At the same time, I’ve had so many wonderful people ask how they can help in a meaningful way. Thus, I’ve put together a few ideas. Let’s look at what’s not helpful first.
  • The "Let me know how I can help! Okay, bye!" ally: This is in my experience the most common way LDS members try to be an ally. These members of the Church are good, well-intentioned people, but are very uncomfortable about discussing or talking about any kind of LGBT experience. They will happily bake you a plate of cookies or mow your lawn when you are sick, but they just don't know how to engage with a topic that makes them uncomfortable. So they would rather avoid and ignore my experience and how it affects my day-to-day existence. I dearly love these people, but at the same time I can't help feeling like a huge portion of myself is being shoved under the rug. I am transgender. I get that this is uncomfortable for some people. It’s not an experience that most people easily relate with. But, my experiences grappling with being transgender in a Mormon community are a massive part of who I am. If you want to know me, these questions are impossible to ignore.


  • The "You're so righteous! Everyone should be like you!" ally - These LDS members think being an ally means cheering for LGBT Mormons as long as they ‘keep the faith.’ I see this kind of ally everytime someone who doesn't even really know me misuses small snippets of my story to defend their own beliefs about the LDS church and transgender issues. I cringe when people say, “Wow, if only so-and-so had done things like Kyle.” I hear this kind of ally when I hear people tell me that they have been waiting their entire lifetime to find an LDS LGBT individual who is truly happy within the Church. This is incredibly destructive, both to me and to whomever I’m being compared to. If I am merely reduced to the portions of my story that someone agrees with, I cease being a person and become instead a political object--a propaganda piece. I hate feeling like I am being reduced into a mascot, or feeling like all my struggles and problems and pain don't matter. These allies, as soon as the going gets tough or any ‘mistakes’ are made disappear saying things like "I'm sorry that you weren't the person I was looking for," or "If you had only tried harder." I don't want to be used. I am tired of seeing my story turned into a blunt instrument to bludgeon other LGBT people into conforming with someone’s ideal of behavior. I want people to engage with me. I want to be helped when I am struggling. I want to be encouraged when I am down. I want to be listened to and understood. I want people to understand that my experience isn't messy or clean or simple and that there aren't any easy answers for me or anyone else in a similar position. I want people willing to get down in the mud with me and lift me up when the life is hard. Most of all, I don't want to fear abandonment if I make a choice you happen to disagree with.

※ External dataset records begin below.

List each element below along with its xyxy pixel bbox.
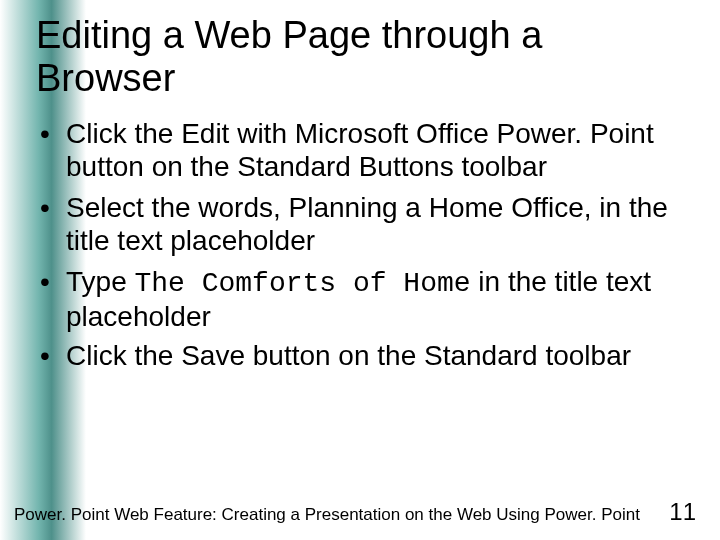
list-item: Select the words, Planning a Home Office… (62, 191, 684, 259)
page-number: 11 (669, 498, 696, 526)
footer-text: Power. Point Web Feature: Creating a Pre… (14, 505, 640, 525)
list-item: Type The Comforts of Home in the title t… (62, 265, 684, 333)
bullet-text: Select the words, Planning a Home Office… (66, 192, 668, 256)
bullet-mono: The Comforts of Home (134, 268, 470, 299)
bullet-list: Click the Edit with Microsoft Office Pow… (36, 117, 684, 374)
bullet-text: Click the Save button on the Standard to… (66, 340, 631, 371)
list-item: Click the Edit with Microsoft Office Pow… (62, 117, 684, 185)
bullet-text: Type (66, 266, 134, 297)
slide-content: Editing a Web Page through a Browser Cli… (0, 0, 720, 374)
list-item: Click the Save button on the Standard to… (62, 339, 684, 374)
slide-title: Editing a Web Page through a Browser (36, 14, 684, 99)
slide-footer: Power. Point Web Feature: Creating a Pre… (0, 498, 720, 526)
bullet-text: Click the Edit with Microsoft Office Pow… (66, 118, 654, 182)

  • The "Our differences shouldn't matter!” ally: While the "Let me know how I can help! Okay, bye!" ally effectively ignores the LGBT facet of my identity because they don't know how to deal with it, The "Our differences shouldn't matter!" ally actively works to help me change my perspective into a perspective in which being LGBT simply doesn't matter. Now, I certainly don't want to be reduced into only being that one LGBT member of my church (see the "Can you be my personal project?" ally below), but the opposite extreme where my different perspectives and experiences are smothered by a thick layer of white-washing doesn't help me in any way. Trying to help me ignore what makes me different isn't helpful. There is no way for me to simply stop being transgender. It will always shape the way I act, think, and perceive the world. While being a “child of God” is the single most critical label as human beings, other labels necessarily help us understand our experiences and communicate our needs more effectively. You wouldn’t tell someone who tells you they are a diabetic to stop labeling themselves except as a child of God. Terms like this help us interact with people, and denying a term can’t reverse the experience attached to it. 

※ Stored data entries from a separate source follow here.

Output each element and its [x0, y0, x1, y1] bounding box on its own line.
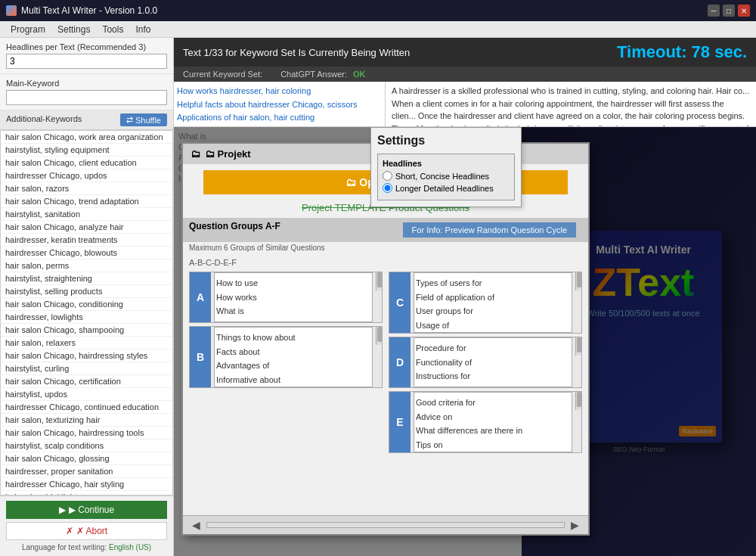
sub-content: What isOnceAfterOnceIn a A-B-C-D-E-F A1 …	[174, 127, 756, 556]
keyword-item[interactable]: hair salon Chicago, analyze hair	[1, 221, 172, 234]
group-questions-c: Types of users forField of application o…	[414, 272, 572, 333]
question-groups-sub: Maximum 6 Groups of Similar Questions	[183, 242, 588, 253]
menu-settings[interactable]: Settings	[51, 23, 96, 36]
radio-short-label: Short, Concise Headlines	[395, 172, 489, 181]
keyword-item[interactable]: hair salon Chicago, shampooing	[1, 324, 172, 337]
modal-nav-row: ◀ ▶	[183, 515, 588, 534]
group-questions-d: Procedure forFunctionality ofInstruction…	[414, 337, 572, 387]
group-letter-e: E	[389, 392, 411, 452]
right-area: Text 1/33 for Keyword Set Is Currently B…	[174, 38, 756, 556]
keyword-item[interactable]: hairdresser Chicago, blowouts	[1, 247, 172, 259]
minimize-button[interactable]: ─	[708, 5, 720, 17]
info-button[interactable]: For Info: Preview Random Question Cycle	[403, 222, 576, 238]
group-letter-a: A	[190, 272, 211, 322]
main-content: Headlines per Text (Recommended 3) Main-…	[0, 38, 756, 556]
keyword-item[interactable]: hairstylist, selling products	[1, 285, 172, 298]
menu-program[interactable]: Program	[5, 23, 51, 36]
keywords-list: hair salon Chicago, work area organizati…	[0, 130, 173, 495]
chatgpt-response: A hairdresser is a skilled professional …	[386, 82, 756, 126]
modal-overlay: 🗂 🗂 Projekt 🗂 Open Project Project TEMPL…	[174, 127, 756, 556]
group-question: How works	[216, 290, 370, 305]
nav-left[interactable]: ◀	[189, 517, 203, 533]
abcd-header: A-B-C-D-E-F	[183, 256, 588, 269]
keyword-set-label: Current Keyword Set:	[183, 70, 262, 79]
keyword-item[interactable]: hairstylist, curling	[1, 362, 172, 375]
keyword-link[interactable]: Helpful facts about hairdresser Chicago,…	[177, 98, 382, 112]
keyword-item[interactable]: hairstylist, updos	[1, 388, 172, 401]
keyword-item[interactable]: hair salon Chicago, hairdressing tools	[1, 427, 172, 440]
nav-right[interactable]: ▶	[568, 517, 582, 533]
group-question: What is	[216, 304, 370, 318]
keyword-item[interactable]: hair salon Chicago, certification	[1, 375, 172, 388]
keyword-item[interactable]: hairstylist, styling equipment	[1, 144, 172, 157]
keyword-list-panel: How works hairdresser, hair coloringHelp…	[174, 82, 386, 126]
question-groups-header: Question Groups A-F For Info: Preview Ra…	[183, 218, 588, 242]
app-icon	[6, 5, 17, 16]
group-question: Tips on	[416, 438, 570, 452]
continue-button[interactable]: ▶ ▶ Continue	[6, 501, 167, 519]
keyword-item[interactable]: hair salon Chicago, work area organizati…	[1, 131, 172, 144]
group-question: Instructions for	[416, 369, 570, 384]
group-question: Informative about	[216, 373, 370, 387]
maximize-button[interactable]: □	[723, 5, 735, 17]
headlines-settings-group: Headlines Short, Concise Headlines Longe…	[377, 154, 515, 200]
chatgpt-status: OK	[353, 70, 366, 79]
keyword-link[interactable]: Applications of hair salon, hair cutting	[177, 111, 382, 125]
chatgpt-label: ChatGPT Answer:	[280, 70, 347, 79]
keyword-item[interactable]: hairdresser, keratin treatments	[1, 234, 172, 247]
radio-long[interactable]: Longer Detailed Headlines	[383, 183, 510, 193]
keyword-item[interactable]: hair salon Chicago, glossing	[1, 452, 172, 465]
radio-long-label: Longer Detailed Headlines	[395, 184, 494, 193]
keyword-item[interactable]: hair salon Chicago, client education	[1, 157, 172, 169]
group-item-a[interactable]: AHow to useHow worksWhat is	[189, 272, 383, 323]
settings-panel: Settings Headlines Short, Concise Headli…	[370, 127, 522, 207]
keyword-item[interactable]: hair salon, razors	[1, 182, 172, 195]
radio-short[interactable]: Short, Concise Headlines	[383, 171, 510, 181]
menu-info[interactable]: Info	[129, 23, 156, 36]
keyword-item[interactable]: hairstylist, sanitation	[1, 208, 172, 221]
group-item-d[interactable]: DProcedure forFunctionality ofInstructio…	[389, 337, 582, 388]
settings-title: Settings	[377, 134, 515, 148]
keyword-set-bar: Current Keyword Set: ChatGPT Answer: OK	[174, 67, 756, 82]
keyword-link[interactable]: How works hairdresser, hair coloring	[177, 85, 382, 98]
group-item-b[interactable]: BThings to know aboutFacts aboutAdvantag…	[189, 326, 383, 388]
radio-long-input[interactable]	[383, 183, 392, 193]
keyword-item[interactable]: hairdresser, lowlights	[1, 311, 172, 324]
shuffle-button[interactable]: ⇄ Shuffle	[120, 113, 167, 126]
headlines-section: Headlines per Text (Recommended 3)	[0, 38, 173, 74]
window-controls[interactable]: ─ □ ✕	[708, 5, 750, 17]
keyword-item[interactable]: hair salon Chicago, trend adaptation	[1, 195, 172, 208]
keyword-item[interactable]: hairdresser Chicago, hair styling	[1, 478, 172, 491]
continue-icon: ▶	[59, 505, 66, 515]
keyword-item[interactable]: hairdresser Chicago, updos	[1, 169, 172, 182]
groups-container: AHow to useHow worksWhat isBThings to kn…	[183, 269, 588, 515]
top-bar: Text 1/33 for Keyword Set Is Currently B…	[174, 38, 756, 67]
close-button[interactable]: ✕	[738, 5, 750, 17]
keyword-item[interactable]: hair salon Chicago, hairdressing styles	[1, 349, 172, 362]
group-question: Good criteria for	[416, 396, 570, 410]
headlines-label: Headlines per Text (Recommended 3)	[6, 42, 167, 51]
keyword-item[interactable]: hair salon, relaxers	[1, 337, 172, 349]
headlines-settings-title: Headlines	[383, 159, 510, 168]
headlines-input[interactable]	[6, 54, 167, 69]
keyword-item[interactable]: hair salon, texturizing hair	[1, 414, 172, 427]
group-question: Functionality of	[416, 356, 570, 370]
keyword-item[interactable]: hairstylist, scalp conditions	[1, 440, 172, 452]
group-item-c[interactable]: CTypes of users forField of application …	[389, 272, 582, 334]
keyword-item[interactable]: hairstylist, straightening	[1, 272, 172, 285]
keyword-item[interactable]: hairdresser, proper sanitation	[1, 465, 172, 478]
modal-folder-icon: 🗂	[191, 148, 200, 160]
menu-tools[interactable]: Tools	[96, 23, 129, 36]
group-question: Procedure for	[416, 341, 570, 356]
keyword-item[interactable]: hair salon Chicago, conditioning	[1, 298, 172, 311]
keyword-item[interactable]: hair salon, perms	[1, 259, 172, 272]
group-item-e[interactable]: EGood criteria forAdvice onWhat differen…	[389, 391, 582, 453]
main-keyword-input[interactable]	[6, 90, 167, 105]
radio-short-input[interactable]	[383, 171, 392, 181]
keyword-item[interactable]: hairdresser Chicago, continued education	[1, 401, 172, 414]
sidebar-bottom: ▶ ▶ Continue ✗ ✗ Abort Language for text…	[0, 495, 173, 556]
group-questions-a: How to useHow worksWhat is	[214, 272, 373, 322]
group-column-right: CTypes of users forField of application …	[389, 272, 582, 512]
abort-button[interactable]: ✗ ✗ Abort	[6, 522, 167, 540]
left-sidebar: Headlines per Text (Recommended 3) Main-…	[0, 38, 174, 556]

  • The "You’re my new project!" ally: These LDS allies on some level really try to help. They try to engage with the fact that I am LGBT. But all of their interactions feel superficial to some degree. Often these allies feel an obligation or duty to try and help me, whether because of church callings, or a personal need. They fulfill their desire to serve or to fulfill a duty, and then that can be checked off until they feel compelled to interact with me again. I do appreciate the fact that these individuals are trying, but superficial relationships are easy to spot and hard to rely on. Once again, these allies make me feel like less than a person, I become merely that LGBT member who needs help. I don't want to be a project.  
Each of these kinds of allies reduces my identity. The "Let me know how I can help! Okay, bye!" ally ignores that I am transgender. The "You're so righteous! Everyone should be like you!" ally only pays attention to the portions of my story that they readily can use and agree with. The "Our differences shouldn't matter!" ally actively works to cover over the LGBT facet of me, while the "Can you be my personal project?" ally focuses on only the LGBT part of me. While all of these ‘allies’ are trying, these relationships fail because they haven't really taken the time to get to know me.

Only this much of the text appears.